BEGIN The input
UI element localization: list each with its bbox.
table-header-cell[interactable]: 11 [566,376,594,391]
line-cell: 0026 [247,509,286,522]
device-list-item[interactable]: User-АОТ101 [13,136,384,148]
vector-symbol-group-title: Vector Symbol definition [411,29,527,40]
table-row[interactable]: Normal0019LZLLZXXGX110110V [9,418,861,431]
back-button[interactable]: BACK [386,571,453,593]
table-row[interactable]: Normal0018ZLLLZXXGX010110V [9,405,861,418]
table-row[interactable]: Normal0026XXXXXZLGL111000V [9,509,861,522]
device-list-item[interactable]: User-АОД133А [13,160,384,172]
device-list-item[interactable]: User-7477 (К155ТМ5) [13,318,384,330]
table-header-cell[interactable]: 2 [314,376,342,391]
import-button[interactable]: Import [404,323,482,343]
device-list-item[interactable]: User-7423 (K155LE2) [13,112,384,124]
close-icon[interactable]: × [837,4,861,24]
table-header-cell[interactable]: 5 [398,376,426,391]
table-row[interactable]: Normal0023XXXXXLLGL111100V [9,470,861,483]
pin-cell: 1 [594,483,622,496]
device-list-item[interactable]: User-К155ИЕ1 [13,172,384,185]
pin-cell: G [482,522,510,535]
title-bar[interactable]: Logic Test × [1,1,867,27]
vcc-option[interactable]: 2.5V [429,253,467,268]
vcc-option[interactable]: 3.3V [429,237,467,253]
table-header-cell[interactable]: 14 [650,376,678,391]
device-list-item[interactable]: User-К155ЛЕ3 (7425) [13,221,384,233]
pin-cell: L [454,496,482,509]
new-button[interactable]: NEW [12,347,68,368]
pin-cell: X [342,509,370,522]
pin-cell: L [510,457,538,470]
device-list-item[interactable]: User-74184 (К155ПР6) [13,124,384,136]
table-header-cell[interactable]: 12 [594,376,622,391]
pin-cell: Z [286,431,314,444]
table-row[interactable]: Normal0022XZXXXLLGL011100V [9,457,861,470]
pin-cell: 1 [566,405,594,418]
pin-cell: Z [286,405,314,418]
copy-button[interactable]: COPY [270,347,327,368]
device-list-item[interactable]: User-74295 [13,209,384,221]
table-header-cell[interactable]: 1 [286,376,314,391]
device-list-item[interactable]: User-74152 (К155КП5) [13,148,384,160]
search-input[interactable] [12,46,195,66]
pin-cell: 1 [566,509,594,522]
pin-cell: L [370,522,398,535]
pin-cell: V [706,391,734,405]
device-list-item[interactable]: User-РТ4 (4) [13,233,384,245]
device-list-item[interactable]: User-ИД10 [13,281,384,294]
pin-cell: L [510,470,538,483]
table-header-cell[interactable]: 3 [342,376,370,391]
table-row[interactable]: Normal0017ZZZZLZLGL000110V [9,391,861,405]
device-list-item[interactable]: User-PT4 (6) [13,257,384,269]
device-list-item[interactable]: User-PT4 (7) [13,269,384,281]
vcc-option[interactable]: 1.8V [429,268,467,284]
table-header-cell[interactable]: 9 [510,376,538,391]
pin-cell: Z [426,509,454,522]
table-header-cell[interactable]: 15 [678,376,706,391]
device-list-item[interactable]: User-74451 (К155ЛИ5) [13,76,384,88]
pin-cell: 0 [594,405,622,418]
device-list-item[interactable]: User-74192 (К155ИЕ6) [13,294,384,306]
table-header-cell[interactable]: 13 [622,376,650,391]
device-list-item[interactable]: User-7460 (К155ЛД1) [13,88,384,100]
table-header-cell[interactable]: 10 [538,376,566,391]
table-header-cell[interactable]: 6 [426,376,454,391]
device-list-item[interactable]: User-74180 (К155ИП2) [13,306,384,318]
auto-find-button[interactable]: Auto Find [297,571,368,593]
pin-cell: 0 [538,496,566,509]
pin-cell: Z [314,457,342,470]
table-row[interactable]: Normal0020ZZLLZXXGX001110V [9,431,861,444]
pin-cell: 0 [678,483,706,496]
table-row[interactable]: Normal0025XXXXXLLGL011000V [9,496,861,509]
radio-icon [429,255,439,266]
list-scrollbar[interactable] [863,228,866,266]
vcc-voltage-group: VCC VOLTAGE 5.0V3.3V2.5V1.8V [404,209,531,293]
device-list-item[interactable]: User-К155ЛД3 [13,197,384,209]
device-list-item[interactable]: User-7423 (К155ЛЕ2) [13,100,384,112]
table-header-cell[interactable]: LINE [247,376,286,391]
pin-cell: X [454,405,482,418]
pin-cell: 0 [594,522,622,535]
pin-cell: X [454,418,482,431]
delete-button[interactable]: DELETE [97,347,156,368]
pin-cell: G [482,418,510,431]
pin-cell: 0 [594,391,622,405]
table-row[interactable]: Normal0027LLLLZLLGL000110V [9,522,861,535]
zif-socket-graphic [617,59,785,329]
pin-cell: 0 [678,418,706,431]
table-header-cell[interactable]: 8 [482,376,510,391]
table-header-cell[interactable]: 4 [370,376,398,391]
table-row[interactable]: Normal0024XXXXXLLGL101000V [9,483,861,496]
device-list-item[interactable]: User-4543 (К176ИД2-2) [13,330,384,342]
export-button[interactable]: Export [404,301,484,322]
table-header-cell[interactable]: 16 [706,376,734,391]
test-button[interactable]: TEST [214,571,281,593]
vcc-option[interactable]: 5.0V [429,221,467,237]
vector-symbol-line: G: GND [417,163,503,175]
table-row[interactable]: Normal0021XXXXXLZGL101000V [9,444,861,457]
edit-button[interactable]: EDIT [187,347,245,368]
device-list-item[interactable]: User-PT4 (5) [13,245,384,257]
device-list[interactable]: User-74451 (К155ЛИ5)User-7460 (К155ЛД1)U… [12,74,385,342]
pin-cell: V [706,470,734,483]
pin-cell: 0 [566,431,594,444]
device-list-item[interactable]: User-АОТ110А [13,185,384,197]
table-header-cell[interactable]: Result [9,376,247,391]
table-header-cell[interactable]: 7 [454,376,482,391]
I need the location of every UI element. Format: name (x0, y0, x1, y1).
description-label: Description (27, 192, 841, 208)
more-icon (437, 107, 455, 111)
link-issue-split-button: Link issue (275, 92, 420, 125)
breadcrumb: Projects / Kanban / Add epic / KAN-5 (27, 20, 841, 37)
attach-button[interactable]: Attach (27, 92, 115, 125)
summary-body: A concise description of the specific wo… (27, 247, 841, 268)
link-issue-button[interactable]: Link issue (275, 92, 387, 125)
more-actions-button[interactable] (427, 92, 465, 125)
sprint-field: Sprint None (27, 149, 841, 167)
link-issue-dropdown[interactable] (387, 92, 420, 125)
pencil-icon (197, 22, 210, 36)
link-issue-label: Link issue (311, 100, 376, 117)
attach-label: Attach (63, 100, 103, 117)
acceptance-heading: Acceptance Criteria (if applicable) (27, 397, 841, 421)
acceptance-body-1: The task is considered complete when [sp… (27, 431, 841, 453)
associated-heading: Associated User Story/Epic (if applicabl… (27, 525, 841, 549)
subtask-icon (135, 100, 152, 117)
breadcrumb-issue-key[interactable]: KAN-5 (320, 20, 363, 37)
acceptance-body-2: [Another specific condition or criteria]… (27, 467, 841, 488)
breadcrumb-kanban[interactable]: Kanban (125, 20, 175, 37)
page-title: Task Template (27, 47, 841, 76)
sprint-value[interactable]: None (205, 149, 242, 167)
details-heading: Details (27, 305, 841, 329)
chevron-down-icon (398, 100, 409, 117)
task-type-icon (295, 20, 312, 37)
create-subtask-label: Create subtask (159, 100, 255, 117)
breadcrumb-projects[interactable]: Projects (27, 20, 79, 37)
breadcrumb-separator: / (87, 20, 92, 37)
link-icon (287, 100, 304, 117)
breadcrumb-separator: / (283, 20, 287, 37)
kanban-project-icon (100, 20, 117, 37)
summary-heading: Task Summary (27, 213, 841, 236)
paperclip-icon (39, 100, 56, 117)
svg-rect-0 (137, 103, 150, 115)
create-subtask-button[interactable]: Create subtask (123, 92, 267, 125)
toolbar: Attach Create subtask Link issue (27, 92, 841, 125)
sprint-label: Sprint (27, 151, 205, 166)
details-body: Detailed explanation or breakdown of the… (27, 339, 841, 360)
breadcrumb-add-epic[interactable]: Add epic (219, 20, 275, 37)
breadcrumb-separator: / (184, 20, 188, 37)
END The input
> Description of the task
Look above for every line with the word "symbol" and copy it.

> Solution below
vector-symbol-group-title: Vector Symbol definition [411,29,527,40]
vector-symbol-line: G: GND [417,163,503,175]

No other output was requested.